FIG. 3 is a SEM micrograph of the cross-sectional microstructure of untreated CTX-909, in particular, the niobium carbide lenticular phase along the grain boundaries (seen as large elongated particles) (prior art). The magnification is 16,500×: The average grain size in cross-section is 15.4 μm; scale: 1 cm=1.65 μm;

FIG. 4 is a SEM micrograph of the microstructure of CTX-909 that has been subjected to the novel thermomechanical treatment of the present invention. The average grain size in cross-section is 5.0 μm, and 9.0 μm in longitudinal section which is considerably smaller than the grain size of the untreated CTX-909 compare with FIG. 1). Intragranular precipitation is seen inside the grains. The magnification is 1650×; scale: 1.65 cm=10 μm;

FIG. 5 is a SEM micrograph of the cross-sectional microstructure of CTX-909 after thermomechanical treatment. The average grain size in cross-section is 5.0 μm. The magnification is 165×: scale: 1.65 cm=100 μm;

FIG. 6 is a SEM micrograph of the cross-sectional microstructure of CTX-909 after thermomechanical treatment, in particular, the fragmented niobium carbide particles. The average grain size is 5.0 μm. The magnification is 16,500×; scale: 1.65 cm=1.0 μm;

FIG. 7 is a SEM micrograph of the cross-sectional microstructure of Incoloy® 909 as received from Inco International (untreated) (prior art). The average grain size is 179 μm. The magnification is 165×: scale: 1.65 cm=100 μm;

FIG. 8 is a SEM micrograph of the cross-sectional microstructure of Incoloy® 909 as received from Inco International (untreated) (prior art). The average grain size is 179 μm. The magnification is 16,500×: scale: 1.65 cm=1.0 μm;

FIG. 9 is a SEM micrograph of the cross-sectional microstructure of Incoloy® 909 after thermomechanical treatment. The average grain size is 6.7 μm, which is considerably smaller than the grain size of the untreated Incoloy® 909 (compare with FIG. 7). The magnification is 165×: scale: 1.65 cm=100 μm;

FIG. 10 is a SEM micrograph of the cross-sectional microstructure of Incoloy® 909 after thermomechanical treatment. The magnification is 16,500×: scale: 1.65 cm=1.0 μm. The average grain size is 6.7 μm; and

FIG. 11 is a SEM micrograph of the cross-sectional microstructure of a bolt shank in transverse section fabricated from a rotoforged material. This bolt was stress-rupture tested at 649° C., at 74 ksi for 214.3 hours and removed prior to failure.

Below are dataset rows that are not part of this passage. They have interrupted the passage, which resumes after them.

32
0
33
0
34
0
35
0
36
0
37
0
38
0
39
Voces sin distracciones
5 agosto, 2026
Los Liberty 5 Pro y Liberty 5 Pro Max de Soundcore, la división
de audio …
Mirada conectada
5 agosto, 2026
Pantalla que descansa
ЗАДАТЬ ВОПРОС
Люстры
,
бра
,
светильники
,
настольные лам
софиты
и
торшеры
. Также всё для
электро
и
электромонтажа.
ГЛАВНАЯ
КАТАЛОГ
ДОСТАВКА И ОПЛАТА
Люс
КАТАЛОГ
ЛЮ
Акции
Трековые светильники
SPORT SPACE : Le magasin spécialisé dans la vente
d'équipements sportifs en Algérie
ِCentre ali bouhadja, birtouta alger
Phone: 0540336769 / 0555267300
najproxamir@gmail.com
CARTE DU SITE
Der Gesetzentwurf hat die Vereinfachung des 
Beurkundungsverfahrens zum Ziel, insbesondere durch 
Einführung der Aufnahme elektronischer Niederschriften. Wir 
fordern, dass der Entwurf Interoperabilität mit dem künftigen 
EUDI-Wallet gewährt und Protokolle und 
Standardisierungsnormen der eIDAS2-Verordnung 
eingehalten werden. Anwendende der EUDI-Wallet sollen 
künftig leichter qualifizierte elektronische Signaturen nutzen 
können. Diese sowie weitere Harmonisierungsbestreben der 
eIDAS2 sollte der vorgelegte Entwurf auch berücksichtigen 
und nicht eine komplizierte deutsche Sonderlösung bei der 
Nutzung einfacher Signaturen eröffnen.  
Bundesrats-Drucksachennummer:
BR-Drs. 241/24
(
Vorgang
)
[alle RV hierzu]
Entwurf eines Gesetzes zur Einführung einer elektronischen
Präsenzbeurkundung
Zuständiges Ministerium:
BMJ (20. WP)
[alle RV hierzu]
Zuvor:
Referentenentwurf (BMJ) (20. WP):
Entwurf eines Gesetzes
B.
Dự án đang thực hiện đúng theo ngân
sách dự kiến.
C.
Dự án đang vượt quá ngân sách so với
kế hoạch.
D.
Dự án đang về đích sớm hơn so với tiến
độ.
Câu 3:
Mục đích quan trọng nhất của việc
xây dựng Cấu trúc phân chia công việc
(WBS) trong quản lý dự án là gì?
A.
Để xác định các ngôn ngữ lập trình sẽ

DETAILED DESCRIPTION OF THE INVENTION

The present invention is directed to superalloys having superior mechanical properties and increased thermal stability at both room and elevated temperatures. Additionally, the present invention provides a novel thermomechanical process for producing the superalloys, which utilizes rotoforging to produce a resulting alloy material having an ultra-fine, very uniform grain size, high tensile strength at room and high temperatures (˜649° C.), good ductility, and excellent stress-rupture characteristics.

The mechanical properties of the superalloys of the present invention are significantly improved over those of the prior art when superalloy material in the solution annealed condition is rotoforged, using a high area reduction schedule with intermediate anneals at temperatures below the dissolution of the Laves phases. The resulting superalloy exhibits an ultra-fine, very uniform grain size as illustrated in FIGS. 5 and 9. A summary of the mechanical and thermal properties of the superalloy produced by the process of the present invention is shown below in Table 1. In addition to the superior properties, the thermomechanically treated superalloy retains these properties across a broad temperature interval. Table 2 summarizes the properties of the rotoforged alloy obtained after different re-solution anneal schedules.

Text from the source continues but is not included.